Task objective - Would you return, word for word, the lines of the data below from the line with "Find the location of a particular element. The image" through the line with "The height and width of the screenshot is (2576, 374).", and no others?

(Dataset entries)
◆ ◆ ◆ ◆ ◆

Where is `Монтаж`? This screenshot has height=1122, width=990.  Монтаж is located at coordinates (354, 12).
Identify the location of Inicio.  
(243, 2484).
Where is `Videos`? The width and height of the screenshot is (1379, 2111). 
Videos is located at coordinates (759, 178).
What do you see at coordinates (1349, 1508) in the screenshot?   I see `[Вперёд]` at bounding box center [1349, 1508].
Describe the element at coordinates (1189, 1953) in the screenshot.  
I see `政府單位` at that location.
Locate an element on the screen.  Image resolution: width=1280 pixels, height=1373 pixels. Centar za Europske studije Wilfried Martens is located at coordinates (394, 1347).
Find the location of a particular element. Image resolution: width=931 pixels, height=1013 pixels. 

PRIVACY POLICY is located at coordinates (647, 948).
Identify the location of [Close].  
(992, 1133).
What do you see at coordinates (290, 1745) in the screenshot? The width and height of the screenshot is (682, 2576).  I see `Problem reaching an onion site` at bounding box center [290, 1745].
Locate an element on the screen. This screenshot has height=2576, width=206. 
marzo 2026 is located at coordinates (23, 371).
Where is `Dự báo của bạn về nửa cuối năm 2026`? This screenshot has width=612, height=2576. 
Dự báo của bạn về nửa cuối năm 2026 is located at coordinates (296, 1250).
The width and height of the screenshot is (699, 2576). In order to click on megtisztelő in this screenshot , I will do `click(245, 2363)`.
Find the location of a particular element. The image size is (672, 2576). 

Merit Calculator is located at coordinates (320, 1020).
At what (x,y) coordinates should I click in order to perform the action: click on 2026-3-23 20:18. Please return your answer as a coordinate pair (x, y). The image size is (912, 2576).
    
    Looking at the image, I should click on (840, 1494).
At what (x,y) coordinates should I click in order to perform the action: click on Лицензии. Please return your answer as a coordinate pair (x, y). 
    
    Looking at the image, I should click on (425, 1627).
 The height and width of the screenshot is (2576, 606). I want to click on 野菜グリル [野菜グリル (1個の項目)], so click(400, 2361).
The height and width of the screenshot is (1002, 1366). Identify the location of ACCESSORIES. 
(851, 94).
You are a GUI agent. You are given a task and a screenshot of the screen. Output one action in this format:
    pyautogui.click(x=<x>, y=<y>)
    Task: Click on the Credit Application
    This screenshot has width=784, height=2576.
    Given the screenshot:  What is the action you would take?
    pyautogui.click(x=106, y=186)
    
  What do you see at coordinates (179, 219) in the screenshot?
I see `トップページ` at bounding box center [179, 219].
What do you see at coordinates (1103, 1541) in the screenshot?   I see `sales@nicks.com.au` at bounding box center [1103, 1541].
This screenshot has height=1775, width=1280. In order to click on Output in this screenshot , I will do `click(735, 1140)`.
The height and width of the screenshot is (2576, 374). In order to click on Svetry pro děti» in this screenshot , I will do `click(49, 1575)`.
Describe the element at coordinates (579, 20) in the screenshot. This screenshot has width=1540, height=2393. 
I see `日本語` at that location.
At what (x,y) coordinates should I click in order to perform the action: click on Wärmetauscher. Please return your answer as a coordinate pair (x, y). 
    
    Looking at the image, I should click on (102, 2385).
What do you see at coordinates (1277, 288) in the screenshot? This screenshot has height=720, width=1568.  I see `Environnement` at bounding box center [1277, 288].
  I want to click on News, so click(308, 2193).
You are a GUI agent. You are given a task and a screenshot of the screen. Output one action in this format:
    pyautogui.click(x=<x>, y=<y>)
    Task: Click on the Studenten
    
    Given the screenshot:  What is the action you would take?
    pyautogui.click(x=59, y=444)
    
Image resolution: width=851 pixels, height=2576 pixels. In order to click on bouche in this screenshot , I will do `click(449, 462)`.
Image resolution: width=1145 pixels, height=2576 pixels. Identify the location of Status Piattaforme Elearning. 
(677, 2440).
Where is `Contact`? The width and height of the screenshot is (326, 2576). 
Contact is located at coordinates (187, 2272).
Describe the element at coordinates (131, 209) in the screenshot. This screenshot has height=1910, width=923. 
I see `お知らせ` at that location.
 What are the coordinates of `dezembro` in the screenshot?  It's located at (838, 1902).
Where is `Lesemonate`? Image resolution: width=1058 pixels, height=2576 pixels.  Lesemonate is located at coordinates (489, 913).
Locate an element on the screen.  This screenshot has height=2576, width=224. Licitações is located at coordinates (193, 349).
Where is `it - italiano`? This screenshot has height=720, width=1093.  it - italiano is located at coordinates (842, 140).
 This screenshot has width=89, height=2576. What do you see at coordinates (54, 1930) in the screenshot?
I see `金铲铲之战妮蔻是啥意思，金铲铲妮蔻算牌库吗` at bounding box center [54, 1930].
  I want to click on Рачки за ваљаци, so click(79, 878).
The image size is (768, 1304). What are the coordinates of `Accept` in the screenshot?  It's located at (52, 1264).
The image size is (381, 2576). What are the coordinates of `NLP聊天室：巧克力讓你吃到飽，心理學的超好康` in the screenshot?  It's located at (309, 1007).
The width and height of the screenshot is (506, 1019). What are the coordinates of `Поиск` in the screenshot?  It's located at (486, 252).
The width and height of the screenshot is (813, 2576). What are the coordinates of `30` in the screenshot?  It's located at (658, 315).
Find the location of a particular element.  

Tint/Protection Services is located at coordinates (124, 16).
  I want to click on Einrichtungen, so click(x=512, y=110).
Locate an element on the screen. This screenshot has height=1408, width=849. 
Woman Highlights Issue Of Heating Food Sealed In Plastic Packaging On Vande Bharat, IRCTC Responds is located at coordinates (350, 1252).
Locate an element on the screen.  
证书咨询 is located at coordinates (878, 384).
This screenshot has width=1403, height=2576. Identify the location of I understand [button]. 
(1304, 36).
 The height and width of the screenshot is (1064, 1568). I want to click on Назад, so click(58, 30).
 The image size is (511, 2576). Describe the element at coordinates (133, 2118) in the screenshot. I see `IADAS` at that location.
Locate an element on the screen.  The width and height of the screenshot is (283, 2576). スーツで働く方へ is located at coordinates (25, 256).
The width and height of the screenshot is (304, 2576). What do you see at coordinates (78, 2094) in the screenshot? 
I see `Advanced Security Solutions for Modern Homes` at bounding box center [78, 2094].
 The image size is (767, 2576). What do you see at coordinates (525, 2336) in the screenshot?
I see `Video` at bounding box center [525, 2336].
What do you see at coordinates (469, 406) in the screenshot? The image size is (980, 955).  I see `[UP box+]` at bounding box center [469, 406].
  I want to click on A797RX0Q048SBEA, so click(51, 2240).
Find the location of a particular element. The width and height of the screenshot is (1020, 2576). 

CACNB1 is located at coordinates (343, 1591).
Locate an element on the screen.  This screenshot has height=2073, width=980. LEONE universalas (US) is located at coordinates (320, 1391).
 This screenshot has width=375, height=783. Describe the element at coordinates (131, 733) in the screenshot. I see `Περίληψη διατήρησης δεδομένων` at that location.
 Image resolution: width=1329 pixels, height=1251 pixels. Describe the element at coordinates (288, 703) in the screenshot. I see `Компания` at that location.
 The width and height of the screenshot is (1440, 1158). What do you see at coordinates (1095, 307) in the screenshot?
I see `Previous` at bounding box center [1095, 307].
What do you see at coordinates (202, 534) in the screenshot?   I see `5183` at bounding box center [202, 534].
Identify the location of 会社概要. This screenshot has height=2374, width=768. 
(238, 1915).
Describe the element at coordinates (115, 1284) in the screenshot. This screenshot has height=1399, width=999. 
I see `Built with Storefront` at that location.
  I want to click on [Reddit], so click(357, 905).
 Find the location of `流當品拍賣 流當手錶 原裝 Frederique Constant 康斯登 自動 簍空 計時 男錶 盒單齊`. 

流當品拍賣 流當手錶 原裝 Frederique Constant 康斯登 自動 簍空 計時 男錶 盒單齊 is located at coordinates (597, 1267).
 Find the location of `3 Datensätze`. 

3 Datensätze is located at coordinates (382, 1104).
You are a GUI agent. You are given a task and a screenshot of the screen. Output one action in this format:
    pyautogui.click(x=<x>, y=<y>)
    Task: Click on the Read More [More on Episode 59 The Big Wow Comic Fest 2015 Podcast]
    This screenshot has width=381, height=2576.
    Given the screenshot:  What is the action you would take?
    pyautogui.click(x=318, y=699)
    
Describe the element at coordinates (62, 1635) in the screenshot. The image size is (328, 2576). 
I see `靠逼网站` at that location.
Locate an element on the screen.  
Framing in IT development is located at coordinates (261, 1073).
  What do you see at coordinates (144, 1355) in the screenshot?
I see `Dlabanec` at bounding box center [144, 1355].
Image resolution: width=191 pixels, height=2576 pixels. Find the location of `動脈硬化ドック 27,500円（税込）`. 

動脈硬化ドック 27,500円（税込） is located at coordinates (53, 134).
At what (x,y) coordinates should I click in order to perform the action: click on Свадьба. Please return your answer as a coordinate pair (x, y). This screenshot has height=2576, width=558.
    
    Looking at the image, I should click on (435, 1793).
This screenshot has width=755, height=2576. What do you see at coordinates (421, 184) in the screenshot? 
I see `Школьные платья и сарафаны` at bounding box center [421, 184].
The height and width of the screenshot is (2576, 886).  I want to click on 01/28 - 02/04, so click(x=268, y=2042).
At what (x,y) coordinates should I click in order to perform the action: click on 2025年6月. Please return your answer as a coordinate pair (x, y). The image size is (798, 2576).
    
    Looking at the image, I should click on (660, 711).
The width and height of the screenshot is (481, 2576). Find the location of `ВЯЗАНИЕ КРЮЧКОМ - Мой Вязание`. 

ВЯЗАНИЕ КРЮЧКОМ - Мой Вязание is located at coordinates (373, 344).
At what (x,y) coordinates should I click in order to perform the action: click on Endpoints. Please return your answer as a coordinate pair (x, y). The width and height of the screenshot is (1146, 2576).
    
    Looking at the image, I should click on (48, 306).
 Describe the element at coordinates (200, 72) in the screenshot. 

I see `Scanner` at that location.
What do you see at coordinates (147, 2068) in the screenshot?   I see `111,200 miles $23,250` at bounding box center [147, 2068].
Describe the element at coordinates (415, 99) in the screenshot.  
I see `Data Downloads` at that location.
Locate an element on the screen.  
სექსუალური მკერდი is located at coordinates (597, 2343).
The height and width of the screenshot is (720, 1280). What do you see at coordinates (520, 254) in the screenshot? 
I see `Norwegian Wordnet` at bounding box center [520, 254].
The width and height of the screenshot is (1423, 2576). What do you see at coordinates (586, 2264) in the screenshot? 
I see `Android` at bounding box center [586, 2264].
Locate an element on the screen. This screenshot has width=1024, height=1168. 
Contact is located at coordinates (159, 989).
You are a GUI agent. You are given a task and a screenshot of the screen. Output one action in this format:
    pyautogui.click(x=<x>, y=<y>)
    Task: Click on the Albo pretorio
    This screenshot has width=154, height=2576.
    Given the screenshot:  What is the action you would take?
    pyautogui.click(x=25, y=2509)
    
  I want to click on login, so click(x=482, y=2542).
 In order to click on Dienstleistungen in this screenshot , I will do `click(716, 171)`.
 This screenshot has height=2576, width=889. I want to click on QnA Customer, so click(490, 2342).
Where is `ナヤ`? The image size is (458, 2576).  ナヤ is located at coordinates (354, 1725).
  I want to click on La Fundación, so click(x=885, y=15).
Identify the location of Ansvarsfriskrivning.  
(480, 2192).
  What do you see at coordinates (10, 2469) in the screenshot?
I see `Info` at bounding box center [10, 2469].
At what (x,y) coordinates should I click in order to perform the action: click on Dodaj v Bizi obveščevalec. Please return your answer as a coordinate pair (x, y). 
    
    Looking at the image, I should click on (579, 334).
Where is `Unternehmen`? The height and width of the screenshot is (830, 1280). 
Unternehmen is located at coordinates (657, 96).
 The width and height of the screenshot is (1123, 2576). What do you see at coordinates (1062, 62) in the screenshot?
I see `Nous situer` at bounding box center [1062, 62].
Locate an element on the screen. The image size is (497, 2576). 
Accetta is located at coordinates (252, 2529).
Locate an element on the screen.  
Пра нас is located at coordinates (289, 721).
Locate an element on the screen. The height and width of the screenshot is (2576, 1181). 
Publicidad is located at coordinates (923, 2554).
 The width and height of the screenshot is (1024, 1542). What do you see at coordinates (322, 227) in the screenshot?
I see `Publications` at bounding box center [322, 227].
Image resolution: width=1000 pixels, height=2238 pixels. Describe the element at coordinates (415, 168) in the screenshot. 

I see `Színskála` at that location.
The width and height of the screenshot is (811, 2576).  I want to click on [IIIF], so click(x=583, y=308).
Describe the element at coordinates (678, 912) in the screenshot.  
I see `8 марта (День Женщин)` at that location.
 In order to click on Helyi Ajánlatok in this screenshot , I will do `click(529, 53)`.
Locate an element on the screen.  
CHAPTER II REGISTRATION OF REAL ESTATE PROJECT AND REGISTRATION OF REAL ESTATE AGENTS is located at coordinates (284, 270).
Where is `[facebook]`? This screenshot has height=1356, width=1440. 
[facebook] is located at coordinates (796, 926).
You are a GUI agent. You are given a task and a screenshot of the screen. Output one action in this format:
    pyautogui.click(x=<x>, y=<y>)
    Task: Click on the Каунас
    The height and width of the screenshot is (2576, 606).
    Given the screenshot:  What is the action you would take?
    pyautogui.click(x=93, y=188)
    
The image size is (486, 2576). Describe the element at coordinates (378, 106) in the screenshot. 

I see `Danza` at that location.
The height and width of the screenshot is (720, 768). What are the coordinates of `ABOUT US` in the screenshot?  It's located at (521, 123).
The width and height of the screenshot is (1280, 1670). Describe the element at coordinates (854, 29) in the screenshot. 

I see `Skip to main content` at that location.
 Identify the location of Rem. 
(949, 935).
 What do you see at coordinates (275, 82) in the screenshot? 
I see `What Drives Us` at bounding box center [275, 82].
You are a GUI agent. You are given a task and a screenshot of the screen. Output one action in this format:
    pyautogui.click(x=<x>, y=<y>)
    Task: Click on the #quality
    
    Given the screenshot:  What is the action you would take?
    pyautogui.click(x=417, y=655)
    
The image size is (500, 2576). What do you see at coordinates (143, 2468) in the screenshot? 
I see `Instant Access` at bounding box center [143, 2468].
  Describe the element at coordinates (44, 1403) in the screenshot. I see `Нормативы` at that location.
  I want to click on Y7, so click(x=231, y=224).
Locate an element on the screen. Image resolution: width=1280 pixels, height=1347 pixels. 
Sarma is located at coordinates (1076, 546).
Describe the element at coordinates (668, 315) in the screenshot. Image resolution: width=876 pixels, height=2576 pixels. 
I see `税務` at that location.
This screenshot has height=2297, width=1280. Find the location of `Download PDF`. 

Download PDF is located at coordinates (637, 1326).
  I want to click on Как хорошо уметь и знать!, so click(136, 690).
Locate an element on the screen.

◆ ◆ ◆ ◆ ◆

Completed task -
Find the location of a particular element. The image size is (672, 2576). 

Merit Calculator is located at coordinates (320, 1020).
At what (x,y) coordinates should I click in order to perform the action: click on 2026-3-23 20:18. Please return your answer as a coordinate pair (x, y). The image size is (912, 2576).
    
    Looking at the image, I should click on (840, 1494).
At what (x,y) coordinates should I click in order to perform the action: click on Лицензии. Please return your answer as a coordinate pair (x, y). 
    
    Looking at the image, I should click on (425, 1627).
 The height and width of the screenshot is (2576, 606). I want to click on 野菜グリル [野菜グリル (1個の項目)], so click(400, 2361).
The height and width of the screenshot is (1002, 1366). Identify the location of ACCESSORIES. 
(851, 94).
You are a GUI agent. You are given a task and a screenshot of the screen. Output one action in this format:
    pyautogui.click(x=<x>, y=<y>)
    Task: Click on the Credit Application
    This screenshot has width=784, height=2576.
    Given the screenshot:  What is the action you would take?
    pyautogui.click(x=106, y=186)
    
  What do you see at coordinates (179, 219) in the screenshot?
I see `トップページ` at bounding box center [179, 219].
What do you see at coordinates (1103, 1541) in the screenshot?   I see `sales@nicks.com.au` at bounding box center [1103, 1541].
This screenshot has height=1775, width=1280. In order to click on Output in this screenshot , I will do `click(735, 1140)`.
The height and width of the screenshot is (2576, 374). In order to click on Svetry pro děti» in this screenshot , I will do `click(49, 1575)`.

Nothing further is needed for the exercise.